By S. Lewis, Kaycee A. Quarles, Yujing Yang, Melanie Tanguy, Lise Frézal, Stephen A. Smith, Prashant P. Sharma, Richard Cordaux, Clément Gilbert, Isabelle Giraud, David H. Collins, Phillip D. Zamore, Eric Miska, P. Sarkies, F.M. Jiggins

Posted 07 Sep 2017
bioRxiv DOI: 10.1101/185694 (published DOI: 10.1038/s41559-017-0403-4)

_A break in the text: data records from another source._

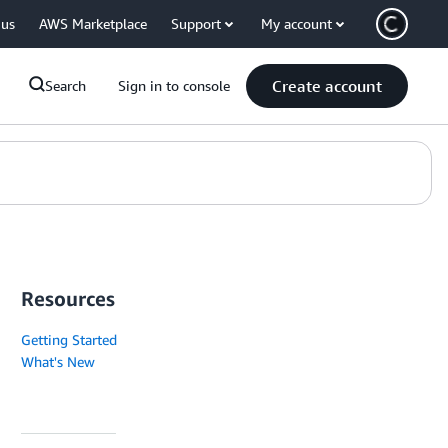
 us
AWS Marketplace
Support
My account
Create account
Search
Sign in to console
Resources
Getting Started
What's New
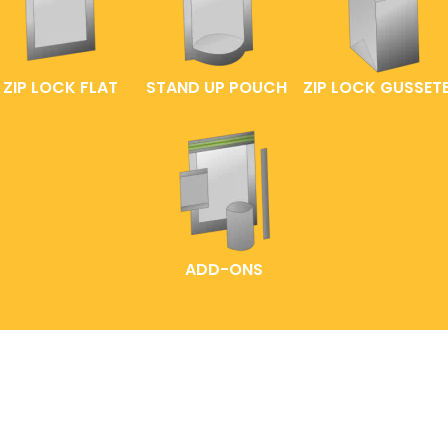
ZIP LOCK FLAT
STAND UP POUCH
ZIP LOCK GUSSET
ADD-ONS
HOME
LABELLING IDEAS
READY-MADE POUCHES
EXPLORE OUR PACK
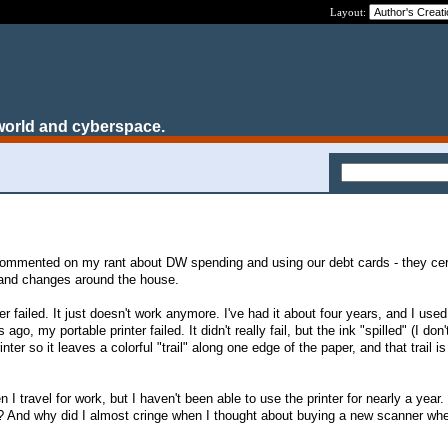
Layout:
world and cyberspace.
mmented on my rant about DW spending and using our debt cards - they cert
s and changes around the house.
 failed. It just doesn't work anymore. I've had it about four years, and I used t
go, my portable printer failed. It didn't really fail, but the ink "spilled" (I don
rinter so it leaves a colorful "trail" along one edge of the paper, and that trail is
 I travel for work, but I haven't been able to use the printer for nearly a year
r? And why did I almost cringe when I thought about buying a new scanner wh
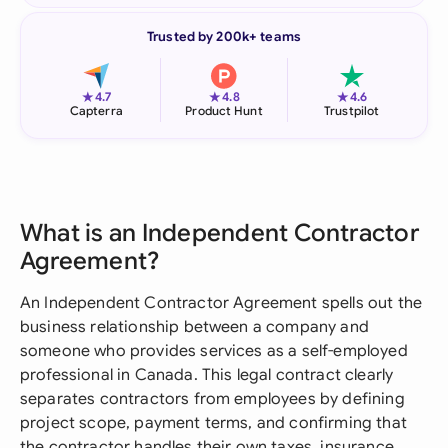
Trusted by 200k+ teams
★
★
★
4.7
4.8
4.6
Capterra
Product Hunt
Trustpilot
What is an Independent Contractor
Agreement?
An Independent Contractor Agreement spells out the
business relationship between a company and
someone who provides services as a self-employed
professional in Canada. This legal contract clearly
separates contractors from employees by defining
project scope, payment terms, and confirming that
the contractor handles their own taxes, insurance,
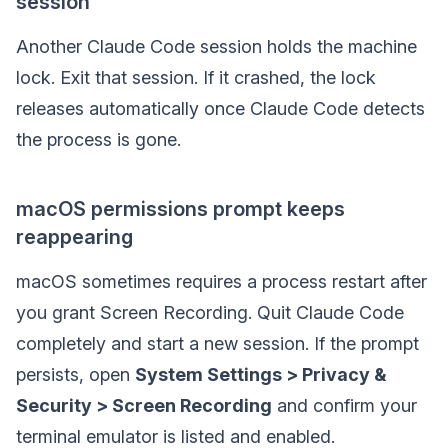
session”
Another Claude Code session holds the machine
lock. Exit that session. If it crashed, the lock
releases automatically once Claude Code detects
the process is gone.
macOS permissions prompt keeps
reappearing
macOS sometimes requires a process restart after
you grant Screen Recording. Quit Claude Code
completely and start a new session. If the prompt
persists, open
System Settings > Privacy &
Security > Screen Recording
and confirm your
terminal emulator is listed and enabled.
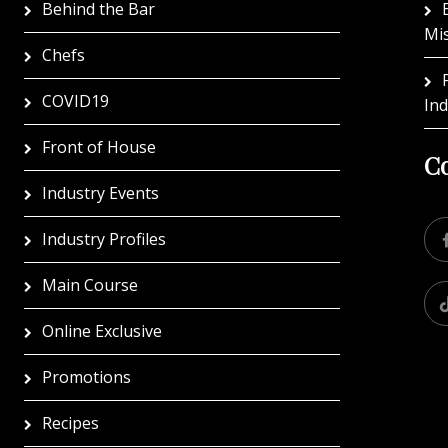
Behind the Bar
Mi
Chefs
COVID19
In
Front of House
Co
Industry Events
Industry Profiles
Main Course
Online Exclusive
Promotions
Recipes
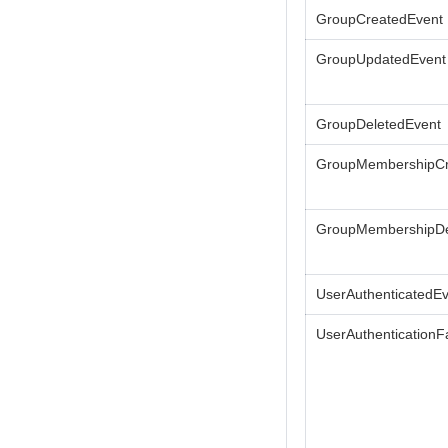
GroupCreatedEvent
GroupUpdatedEvent
GroupDeletedEvent
GroupMembershipCr
GroupMembershipDe
UserAuthenticatedE
UserAuthenticationFa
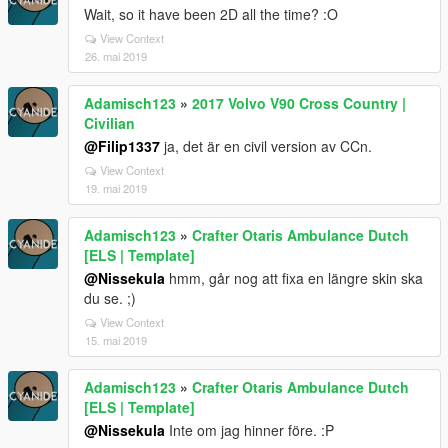
Wait, so it have been 2D all the time? :O
View Context
26. mai 2019
Adamisch123
»
2017 Volvo V90 Cross Country |
Civilian
@Filip1337
ja, det är en civil version av CCn.
View Context
19. mai 2019
Adamisch123
»
Crafter Otaris Ambulance Dutch
[ELS | Template]
@Nissekula
hmm, går nog att fixa en längre skin ska
du se. ;)
View Context
15. mai 2019
Adamisch123
»
Crafter Otaris Ambulance Dutch
[ELS | Template]
@Nissekula
Inte om jag hinner före. :P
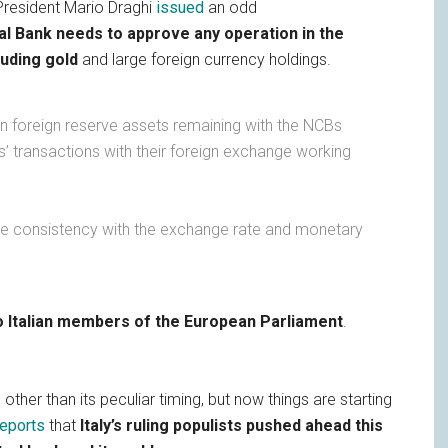
resident Mario Draghi
issued
an odd
al Bank needs to approve any operation in the
luding gold
and large foreign currency holdings.
in foreign reserve assets remaining with the NCBs
’ transactions with their foreign exchange working
re consistency with the exchange rate and monetary
o Italian members of the European Parliament
.
other than its peculiar timing, but now things are starting
reports
that
Italy’s ruling populists pushed ahead this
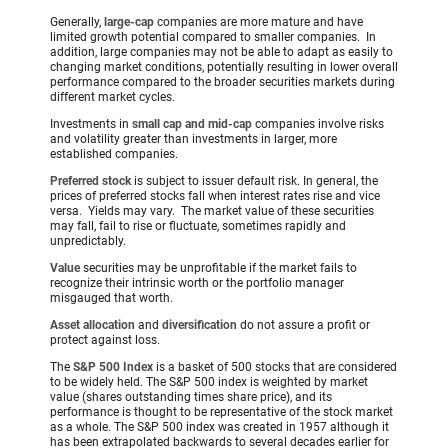
Generally,
large-cap
companies are more mature and have
limited growth potential compared to smaller companies. In
addition, large companies may not be able to adapt as easily to
changing market conditions, potentially resulting in lower overall
performance compared to the broader securities markets during
different market cycles.
Investments in
small cap and mid-cap
companies involve risks
and volatility greater than investments in larger, more
established companies.
Preferred stock
is subject to issuer default risk. In general, the
prices of preferred stocks fall when interest rates rise and vice
versa. Yields may vary. The market value of these securities
may fall, fail to rise or fluctuate, sometimes rapidly and
unpredictably.
Value
securities may be unprofitable if the market fails to
recognize their intrinsic worth or the portfolio manager
misgauged that worth.
Asset allocation
and
diversification
do not assure a profit or
protect against loss.
The
S&P 500 Index
is a basket of 500 stocks that are considered
to be widely held. The S&P 500 index is weighted by market
value (shares outstanding times share price), and its
performance is thought to be representative of the stock market
as a whole. The S&P 500 index was created in 1957 although it
has been extrapolated backwards to several decades earlier for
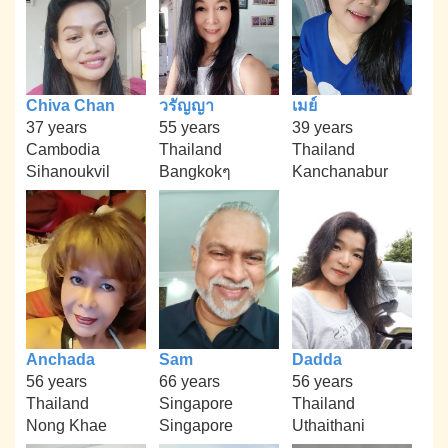
Chiva Chan
วรัญญา
เมย์
37 years
55 years
39 years
Cambodia
Thailand
Thailand
Sihanoukvil
Bangkokๆ
Kanchanabur
Anchada
Sam
Dadda
56 years
66 years
56 years
Thailand
Singapore
Thailand
Nong Khae
Singapore
Uthaithani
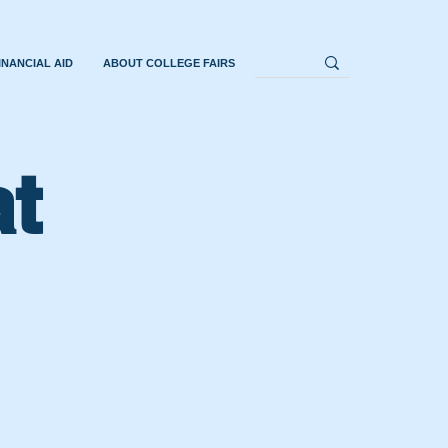
INANCIAL AID
ABOUT COLLEGE FAIRS
at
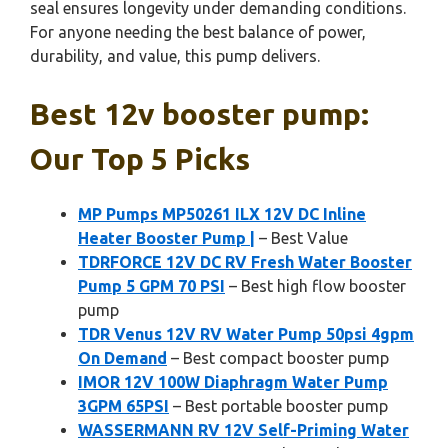
seal ensures longevity under demanding conditions.
For anyone needing the best balance of power,
durability, and value, this pump delivers.
Best 12v booster pump:
Our Top 5 Picks
MP Pumps MP50261 ILX 12V DC Inline
Heater Booster Pump |
– Best Value
TDRFORCE 12V DC RV Fresh Water Booster
Pump 5 GPM 70 PSI
– Best high flow booster
pump
TDR Venus 12V RV Water Pump 50psi 4gpm
On Demand
– Best compact booster pump
IMOR 12V 100W Diaphragm Water Pump
3GPM 65PSI
– Best portable booster pump
WASSERMANN RV 12V Self-Priming Water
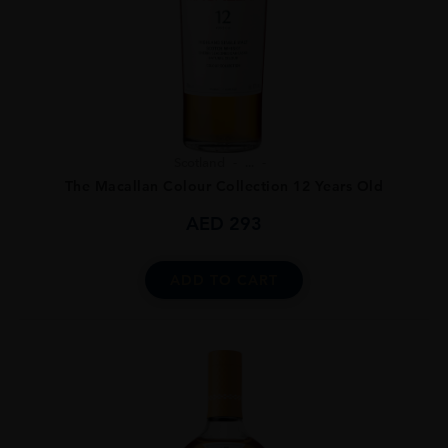
Scotland
...
The Macallan Colour Collection 12 Years Old
AED
293
ADD TO CART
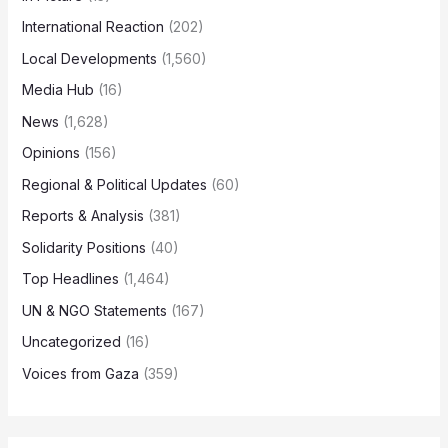
International Reaction
(202)
Local Developments
(1,560)
Media Hub
(16)
News
(1,628)
Opinions
(156)
Regional & Political Updates
(60)
Reports & Analysis
(381)
Solidarity Positions
(40)
Top Headlines
(1,464)
UN & NGO Statements
(167)
Uncategorized
(16)
Voices from Gaza
(359)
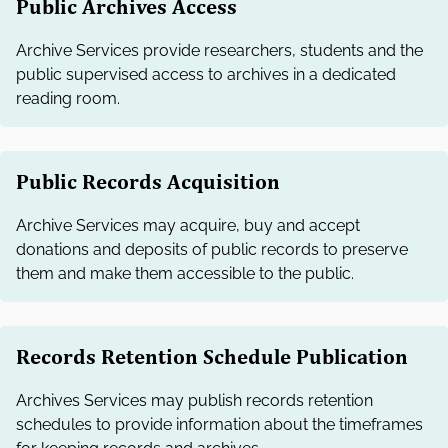
Public Archives Access
Archive Services provide researchers, students and the
public supervised access to archives in a dedicated
reading room.
Public Records Acquisition
Archive Services may acquire, buy and accept
donations and deposits of public records to preserve
them and make them accessible to the public.
Records Retention Schedule Publication
Archives Services may publish records retention
schedules to provide information about the timeframes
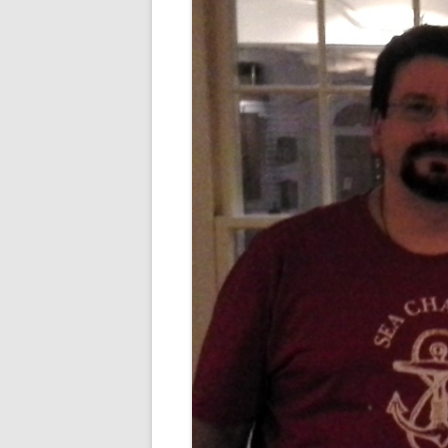
FORT RODMAN PYRATE INVASION
– 11 JULY 2015
HALLOWEEN – MONDAY 31 OCT
2016
HAWAIIAN SHIRT NIGHT – 26 AUG.
2013
OUR HALLOWEEN – 2014
OUR HALLOWEEN – 28 OCT. 2013
PARTIAL BAND REUNION – 9 DEC.
2013
PEM – SALEM, MASS – 19 JUNE
2014
PIRATE MONDAY 2014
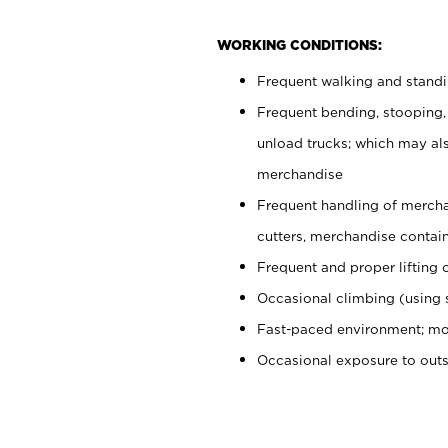
WORKING CONDITIONS:
Frequent walking and stand
Frequent bending, stooping,
unload trucks; which may also
merchandise
Frequent handling of mercha
cutters, merchandise containe
Frequent and proper lifting 
Occasional climbing (using s
Fast-paced environment; mo
Occasional exposure to out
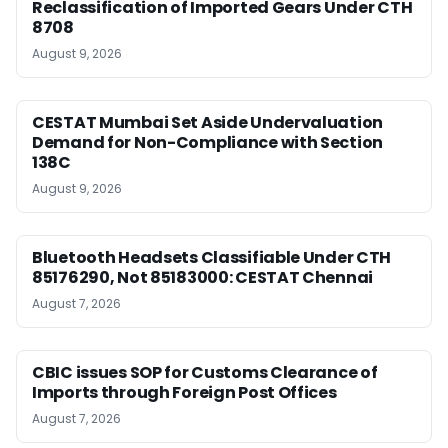
Reclassification of Imported Gears Under CTH
8708
August 9, 2026
CESTAT Mumbai Set Aside Undervaluation
Demand for Non-Compliance with Section
138C
August 9, 2026
Bluetooth Headsets Classifiable Under CTH
85176290, Not 85183000: CESTAT Chennai
August 7, 2026
CBIC issues SOP for Customs Clearance of
Imports through Foreign Post Offices
August 7, 2026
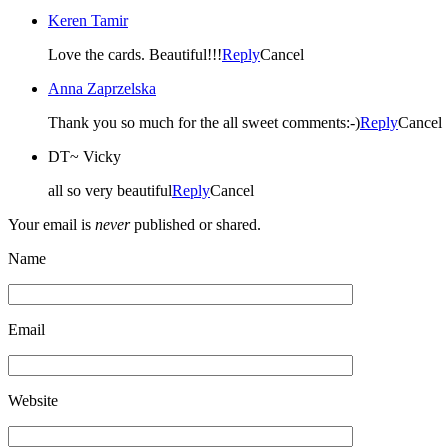
Keren Tamir
Love the cards. Beautiful!!!
Reply
Cancel
Anna Zaprzelska
Thank you so much for the all sweet comments:-)
Reply
Cancel
DT~ Vicky
all so very beautiful
Reply
Cancel
Your email is
never
published or shared.
Name
Email
Website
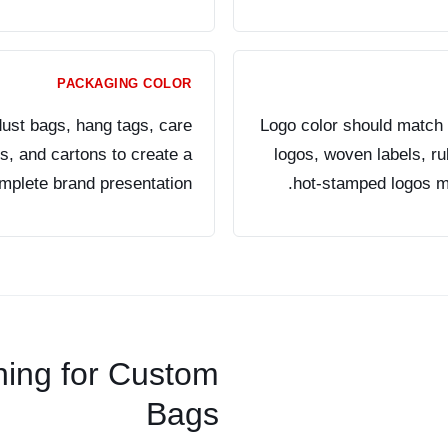
PACKAGING COLOR
ust bags, hang tags, care
Logo color should match 
rs, and cartons to create a
logos, woven labels, r
mplete brand presentation.
hot-stamped logos may
hing for Custom
Bags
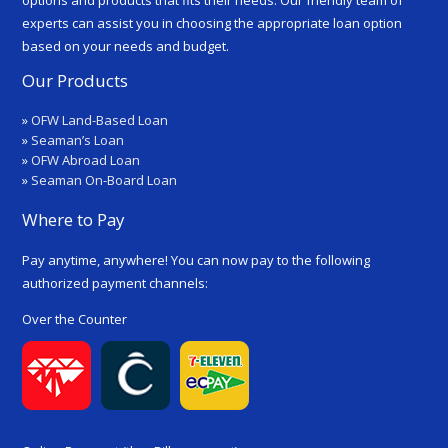
experts can assist you in choosing the appropriate loan option
based on your needs and budget.
Our Products
»
OFW Land-Based Loan
»
Seaman’s Loan
»
OFW Abroad Loan
»
Seaman On-Board Loan
Where to Pay
Pay anytime, anywhere! You can now pay to the following
authorized payment channels:
Over the Counter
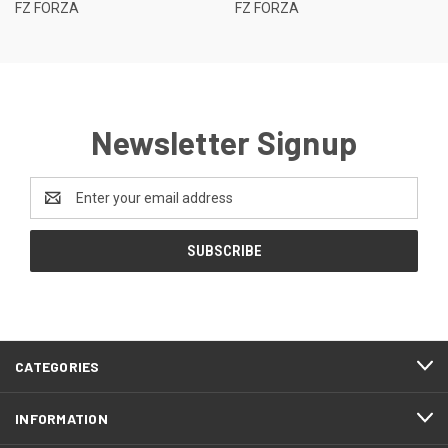
FZ FORZA
FZ FORZA
Newsletter Signup
Email
Address
CATEGORIES
INFORMATION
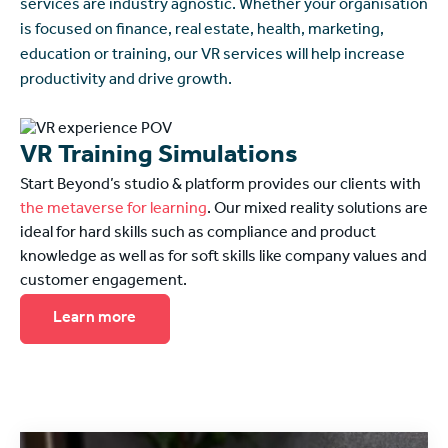
services are industry agnostic. Whether your organisation
is focused on finance, real estate, health, marketing,
education or training, our VR services will help increase
productivity and drive growth.
VR Training Simulations
Start Beyond’s studio & platform provides our clients with
the metaverse for learning
. Our mixed reality solutions are
ideal for hard skills such as compliance and product
knowledge as well as for soft skills like company values and
customer engagement.
Learn more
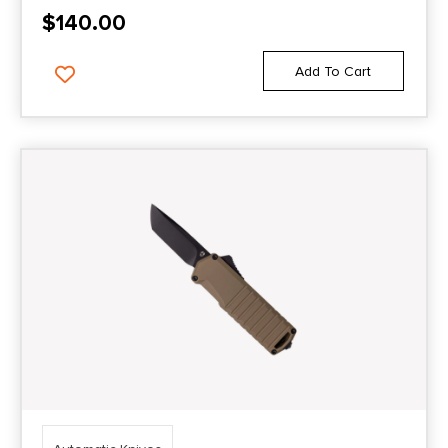
$
140.00
Add To Cart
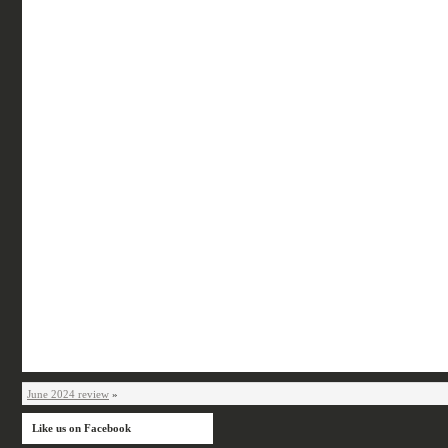
June 2024 review
»
Like us on Facebook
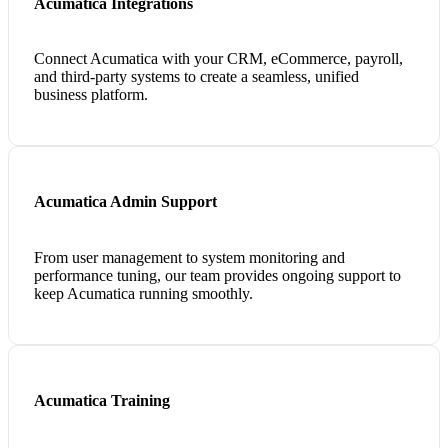
Acumatica Integrations
Connect Acumatica with your CRM, eCommerce, payroll,
and third-party systems to create a seamless, unified
business platform.
Acumatica Admin Support
From user management to system monitoring and
performance tuning, our team provides ongoing support to
keep Acumatica running smoothly.
Acumatica Training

In animals, small RNA molecules termed PIWI-interacting RNAs (piRNAs) silence transposable elements (TEs), protecting the germline from genomic instability and mutation. piRNAs have been detected in the soma in a few animals, but these are believed to be specific adaptations of individual species. Here, we report that somatic piRNAs were likely present in the ancestral arthropod more than 500 million years ago. Analysis of 20 species across the arthropod phylum suggests that somatic piRNAs targeting TEs and mRNAs are common among arthropods. The presence of an RNA-dependent RNA polymerase in chelicerates (horseshoe crabs, spiders, scorpions) suggests that arthropods originally used a plant-like RNA interference mechanism to silence TEs. Our results call into question the view that the ancestral role of the piRNA pathway was to protect the germline and demonstrate that small RNA silencing pathways have been repurposed for both somatic and germline functions throughout arthropod evolution.